Alice Lowe’s Prevenge is not just a very thoughtful movie, with the co-writer and star of Sightseers using a classic revenge-tragedy plot and psychological horror to portray a turbulent period in a woman’s life: it’s also rewardingly nihilistic. Covering depression, grief and pregnancy as body-horror, the end result is a palpably unusual mix of comedy, pathos and gruesome violence. Prevenge is more than a clever pun and an amusing ‘pregnant serial killer’ scenario – it’s a genre vehicle about social taboos.

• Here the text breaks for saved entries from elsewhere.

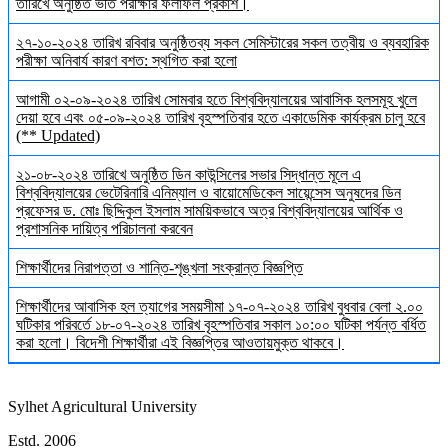
তারিখে অনুষ্ঠিত ভর্তি পরীক্ষার ফলাফল প্রকাশ।
২৭-১০-২০২৪ তারিখ রবিবার অনুষ্ঠিতব্য সকল সেমিস্টারের সকল তত্বীয় ও ব্যবহারিক
পরীক্ষা অনিবার্য কারণ বশত: স্থগিত করা হলো
আগামী ০২-০৯-২০২৪ তারিখ সোমবার হতে বিশ্ববিদ্যালয়ের আবাসিক হলসমূহ খুলে
দেয়া হবে এবং ০৫-০৯-২০২৪ তারিখ বৃহস্পতিবার হতে একাডেমিক কার্যক্রম চালু হবে
(** Updated)
২১-০৮-২০২৪ তারিখে অনুষ্ঠিত ডিন কাউন্সিলের সভার সিদ্ধান্ত মূলে এ
বিশ্ববিদ্যালয়ের ভেটেরিনারি এনিম্যাল ও বায়োমেডিকেল সায়েন্সেস অনুষদের ডিন
প্রফেসর ড. মোঃ ছিদ্দিকুল ইসলাম সাময়িকভাবে অত্র বিশ্ববিদ্যালয়ের আর্থিক ও
প্রশাসনিক দায়িত্ব পরিচালনা করবেন
শিক্ষার্থীদের নিরাপত্তা ও শান্তি-শৃঙ্খলা সংক্রান্ত বিজ্ঞপ্তি
শিক্ষার্থীদের আবাসিক হল ত্যাগের সময়সীমা ১৭-০৭-২০২৪ তারিখ বুধবার বেলা ২.০০
ঘটিকার পরিবর্তে ১৮-০৭-২০২৪ তারিখ বৃহস্পতিবার সকাল ১০:০০ ঘটিকা পর্যন্ত বর্ধিত
করা হলো। বিদেশী শিক্ষার্থীরা এই বিজ্ঞপ্তির আওতায়মুক্ত থাকবে।
Sylhet Agricultural University
Estd. 2006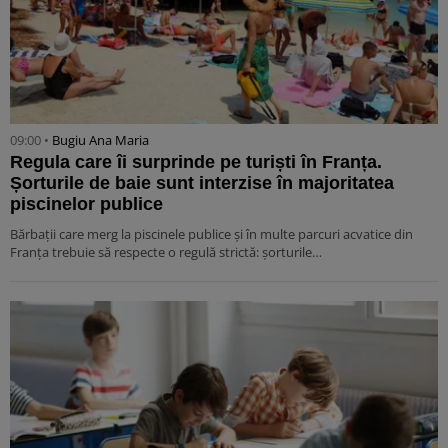
09:00 •
Bugiu ⁠Ana Maria
Regula care îi surprinde pe turiști în Franța.
Șorturile de baie sunt interzise în majoritatea
piscinelor publice
Bărbații care merg la piscinele publice și în multe parcuri acvatice din
Franța trebuie să respecte o regulă strictă: șorturile…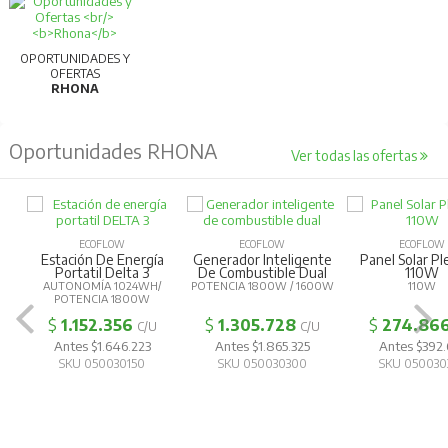
OPORTUNIDADES Y
OFERTAS
RHONA
Oportunidades RHONA
Ver todas las ofertas
ECOFLOW
ECOFLOW
ECOFLOW
Estación De Energía
Generador Inteligente
Panel Solar Pl
Portatil Delta 3
De Combustible Dual
110W
AUTONOMÍA 1024WH/
POTENCIA 1800W / 1600W
110W
POTENCIA 1800W
$
1.152.356
$
1.305.728
$
274.86
C/U
C/U
Antes $1.646.223
Antes $1.865.325
Antes $392.
SKU 050030150
SKU 050030300
SKU 050030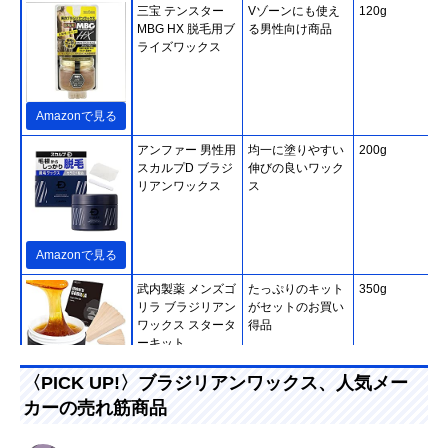
三宝 テンスター
Vゾーンにも使え
120g
MBG HX 脱毛用ブ
る男性向け商品
ライズワックス
Amazonで見る
アンファー 男性用
均一に塗りやすい
200g
スカルプD ブラジ
伸びの良いワック
リアンワックス
ス
Amazonで見る
武内製薬 メンズゴ
たっぷりのキット
350g
リラ ブラジリアン
がセットのお買い
ワックス スタータ
得品
ーキット
〈PICK UP!〉ブラジリアンワックス、人気メー
Amazonで見る
カーの売れ筋商品
MENS NULL ブラ
日本人男性の剛毛
250g
ジリアンワックス
にも対応する粘度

The film chiefly deals with the nightmare of depression during pregnancy and the idea all women inherently look forward to being a mum, have a natural maternal instinct and that procreating is great and not a form of enslavement. Even the film’s nicer figures are portrayed as weak or super-annoying. “A kind soul is as rare as a unicorn,” Ruth (Lowe) says. That’s a very bleak worldview. In discussion with an overly cheerful nurse (Jo Hartley) trying to help Ruth see the bigger picture, she bluntly puts it: “Nature’s a bit of a cunt.” She also isn’t keen on the materialistic demands of today’s young. “Kids today are spoiled. It’s like ‘Mummy, I want a PlayStation. Mummy, I want you to kill that man.'”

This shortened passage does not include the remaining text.